ECLI:NL:RBNNE:2015:866
Rechtbank Noord-Nederland
- Op tegenspraak
- Rechtspraak.nl
Vrijspraak van oplichting door verdachte wegens gebrek aan oogmerk tot wederrechtelijke bevoordeling
In deze zaak heeft de Rechtbank Noord-Nederland op 13 februari 2015 uitspraak gedaan in een strafzaak tegen een verdachte die werd beschuldigd van oplichting, zoals bedoeld in artikel 326 van het Wetboek van Strafrecht. De rechtbank heeft vastgesteld dat de verdachte zijn verplichtingen uit verschillende overeenkomsten niet is nagekomen, wat voortkwam uit een slechte financiële situatie. Echter, de rechtbank oordeelde dat er onvoldoende bewijs was dat de verdachte vanaf het begin het oogmerk had om de overeenkomsten niet na te komen. De rechtbank concludeerde dat de verdachte als ondernemer verkeerde keuzes had gemaakt en te lang had gehoopt op een goede afloop. Dit leidde tot de conclusie dat er geen sprake was van oplichting, en de verdachte werd vrijgesproken van de tenlastelegging.

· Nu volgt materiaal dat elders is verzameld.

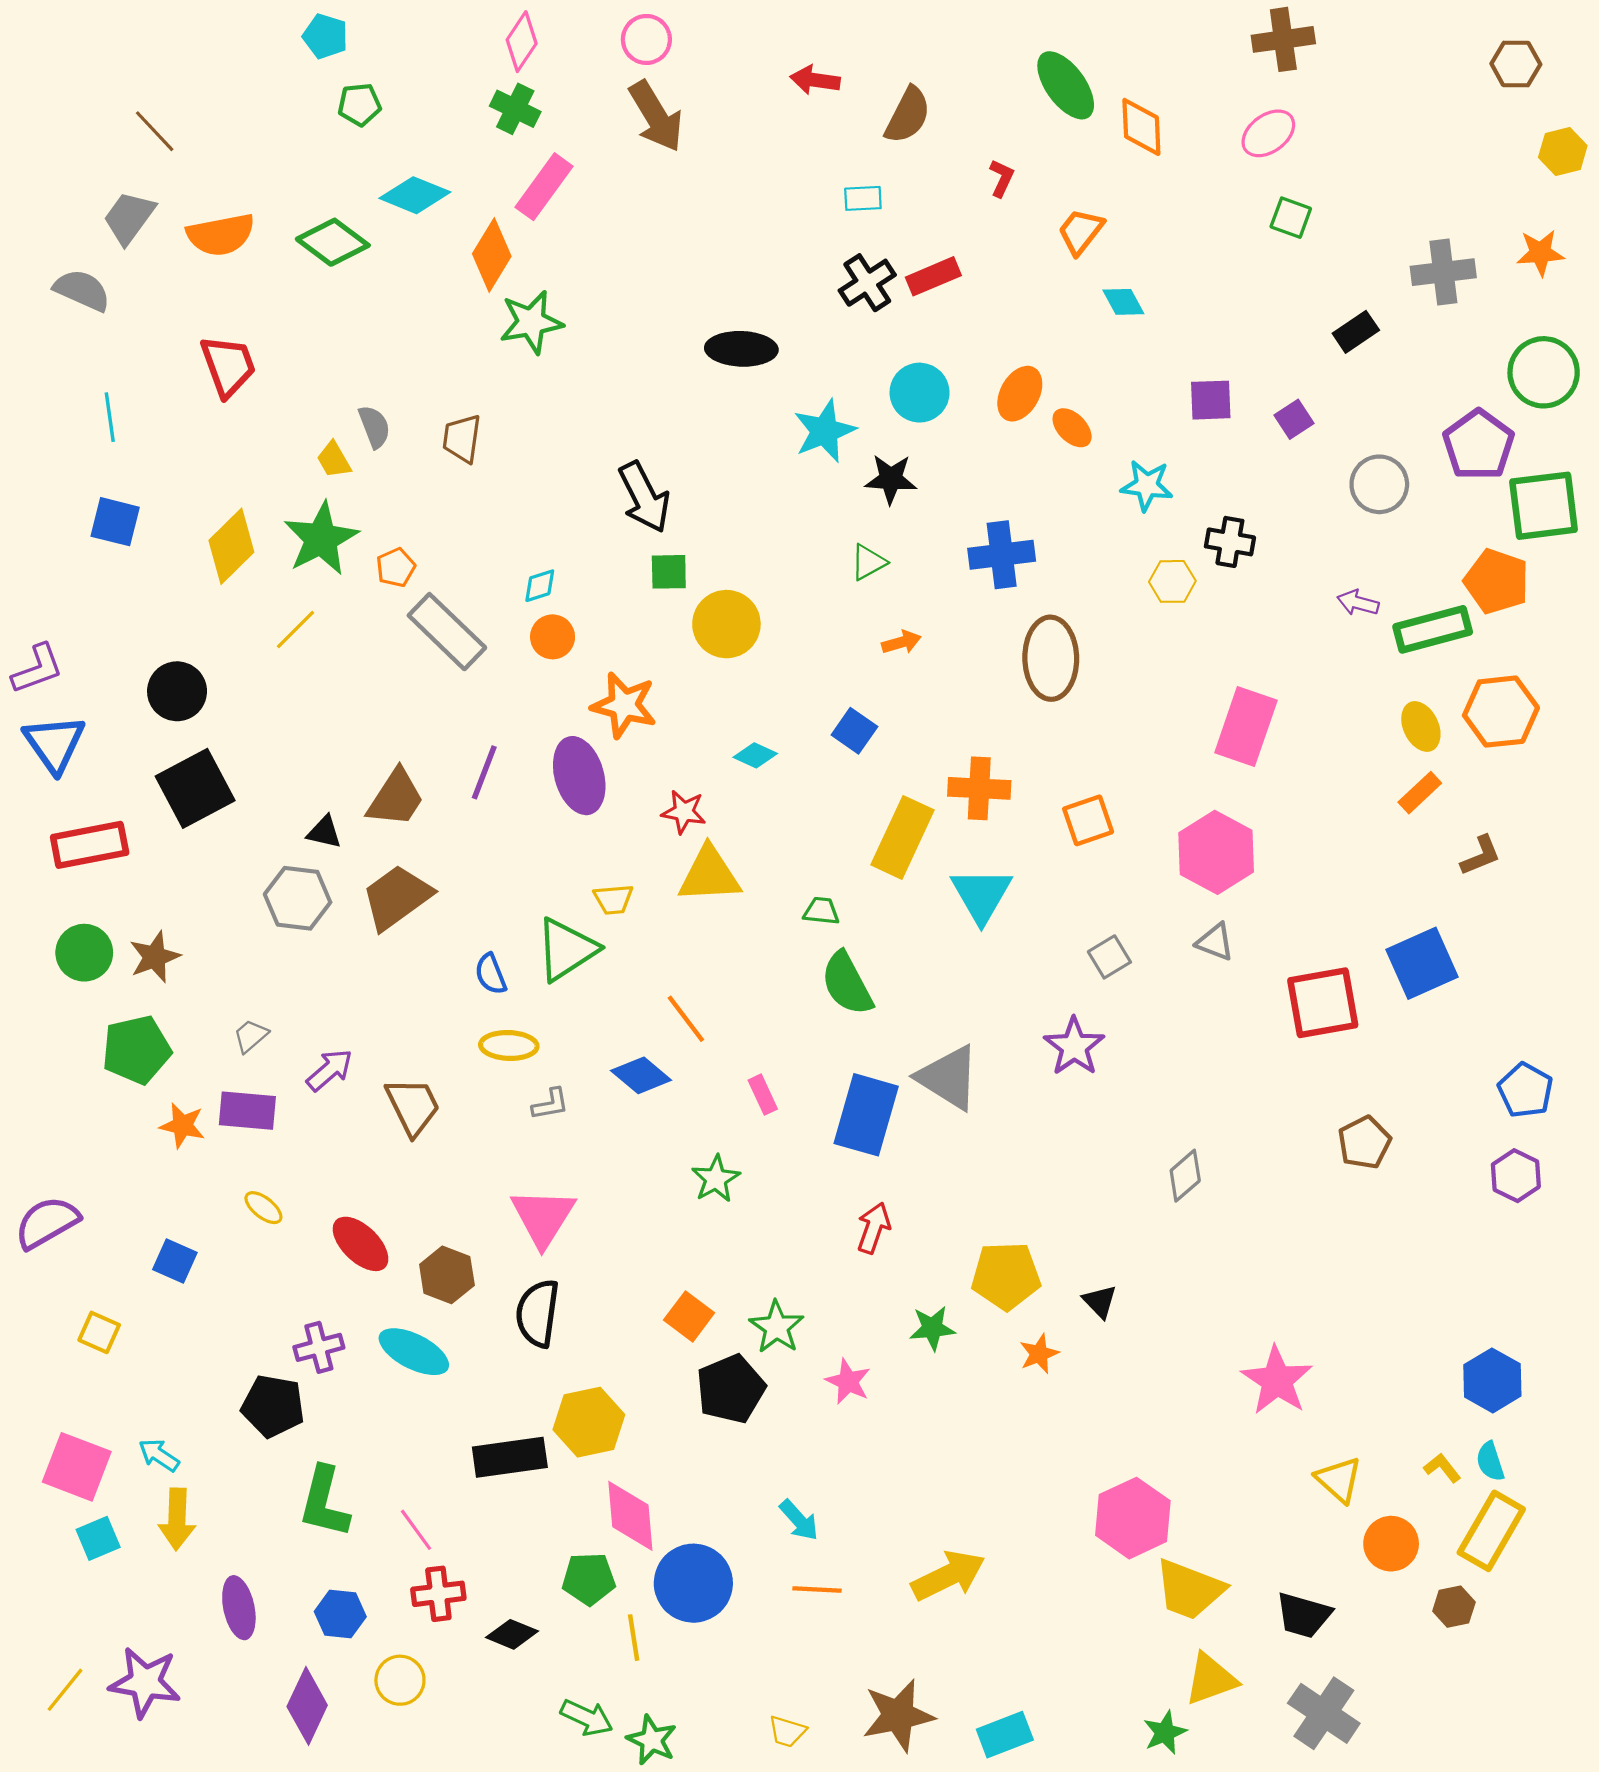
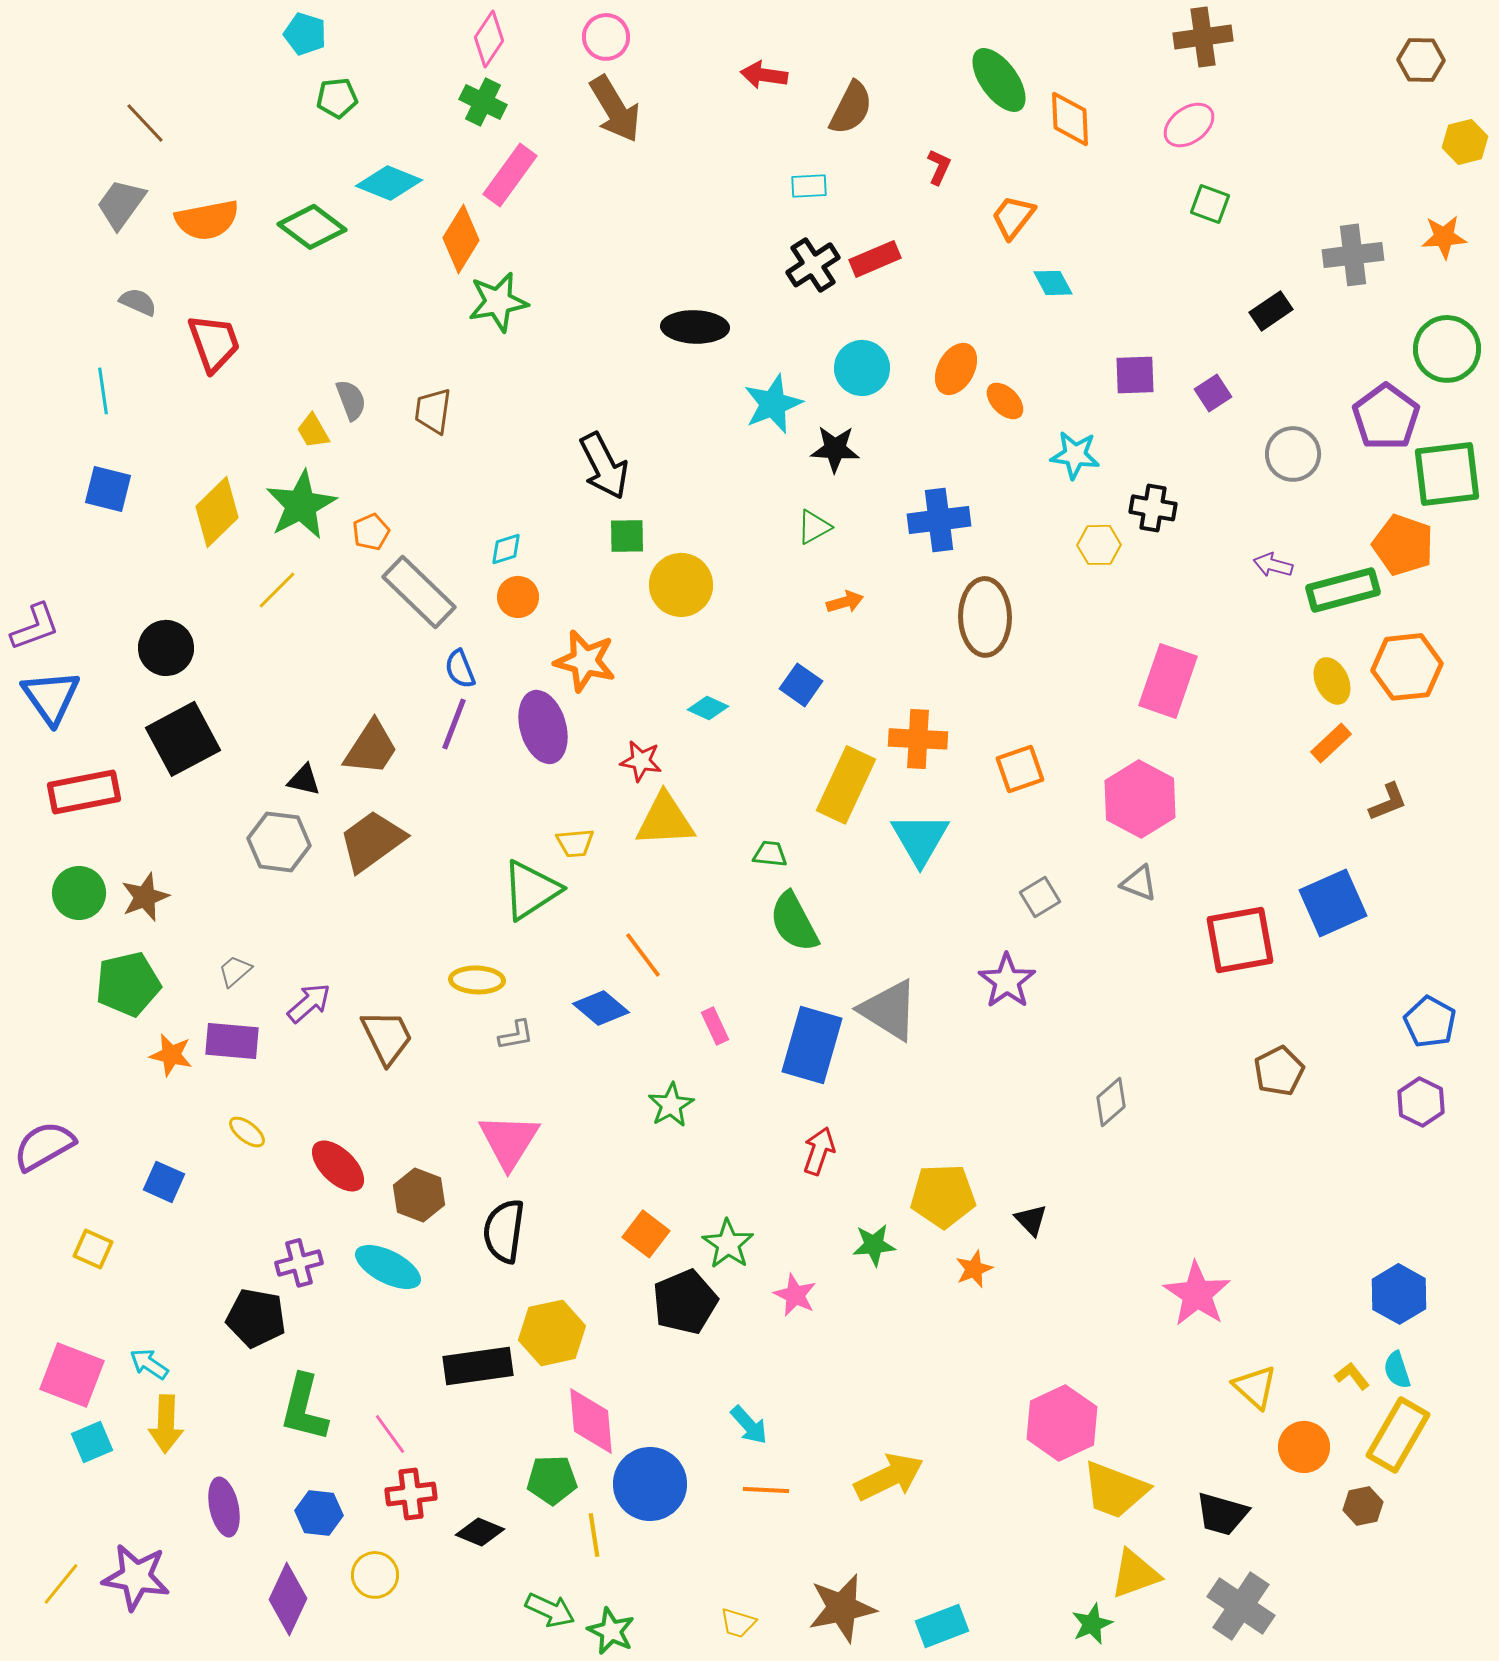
gray semicircle: (82, 290) -> (138, 302), moved, size x0.7
blue semicircle: (491, 974) -> (460, 669), moved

De zaak kwam voor de rechtbank na een onderzoek op de terechtzitting van 30 januari 2015, waarbij de verdachte niet aanwezig was, maar vertegenwoordigd werd door zijn advocaat, mr. J.D. Nijenhuis. Het openbaar ministerie werd vertegenwoordigd door mr. J.F. Severs. De officier van justitie had veroordeling geëist, maar de rechtbank oordeelde dat het oogmerk van wederrechtelijke bevoordeling niet kon worden vastgesteld. De benadeelde partijen, die schadevergoeding eisten, werden niet ontvankelijk verklaard in hun vorderingen, omdat het feit waaruit de schade zou zijn ontstaan niet bewezen werd geacht.

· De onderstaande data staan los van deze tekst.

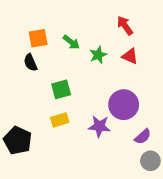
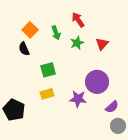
red arrow: (125, 26) -> (78, 20), moved
orange square: (38, 38) -> (30, 30), turned -35
green arrow: (71, 42) -> (56, 33), turned 32
red triangle: (130, 56) -> (102, 44), turned 48

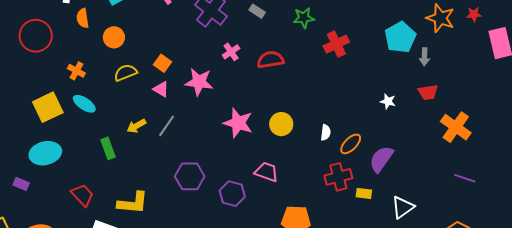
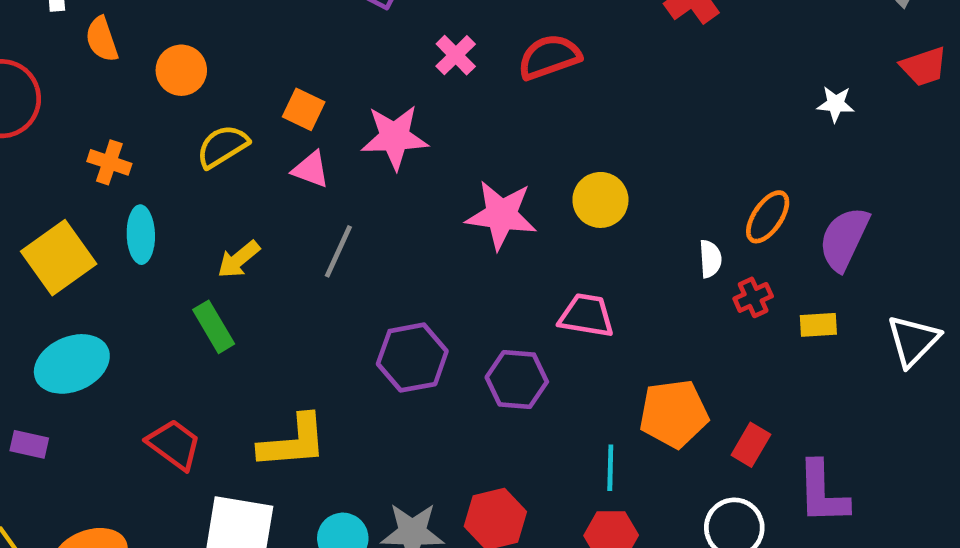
cyan ellipse: (84, 104) -> (141, 235), turned 65
yellow arrow: (136, 126) -> (239, 259), moved
white semicircle: (326, 132) -> (710, 259), moved
red cross: (338, 177) -> (753, 297), size x0.6

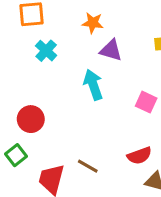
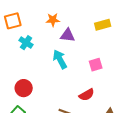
pink square: (146, 102) -> (96, 65), turned -32
red semicircle: (139, 156) -> (87, 95), moved

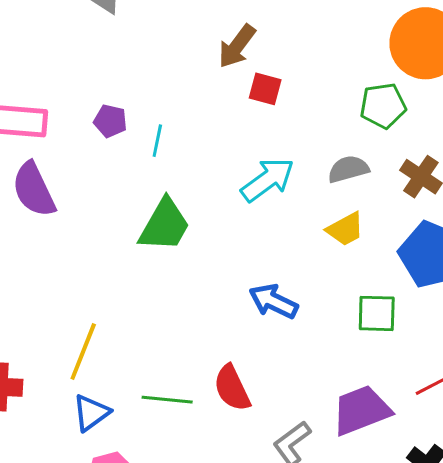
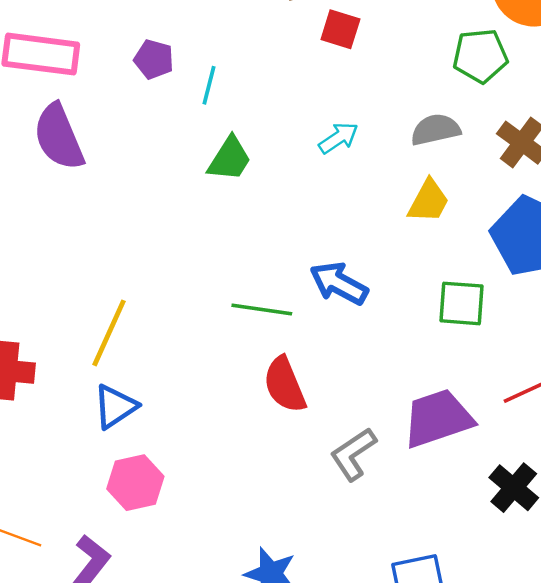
cyan arrow: (268, 180) -> (338, 138), size x0.6
green trapezoid: (165, 225) -> (230, 159), moved, size x0.7
yellow trapezoid: (345, 229) -> (429, 201), turned -36
green line: (167, 400) -> (262, 310), moved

De rechtbank heeft in haar uitspraak benadrukt dat de verdachte niet kan worden veroordeeld voor oplichting, omdat er geen bewijs was voor het vereiste oogmerk. De vorderingen van de benadeelde partijen zijn afgewezen, en de rechtbank heeft bepaald dat zij hun vorderingen alleen bij de burgerlijke rechter kunnen indienen. De uitspraak werd gedaan door een meervoudige kamer van de rechtbank, met mr. A.H.M. Dölle als voorzitter.